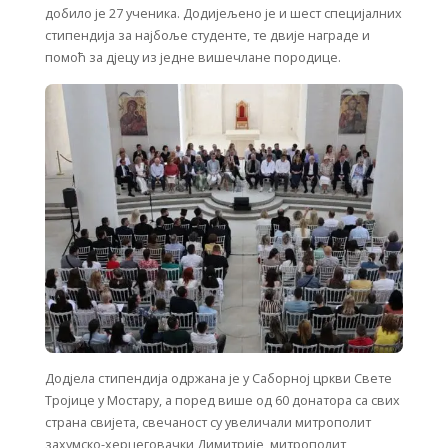
добило је 27 ученика. Додијељено је и шест специјалних
стипендија за најбоље студенте, те двије награде и
помоћ за дјецу из једне вишечлане породице.
Додјела стипендија одржана је у Саборној цркви Свете
Тројице у Мостару, а поред више од 60 донатора са свих
страна свијета, свечаност су увеличали митрополит
захумско-херцеговачки Димитрије, митрополит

(To do):
Looking over the records, find each line with the word "стипендија" and copy it.

(Solution):
стипендија за најбоље студенте, те двије награде и
Додјела стипендија одржана је у Саборној цркви Свете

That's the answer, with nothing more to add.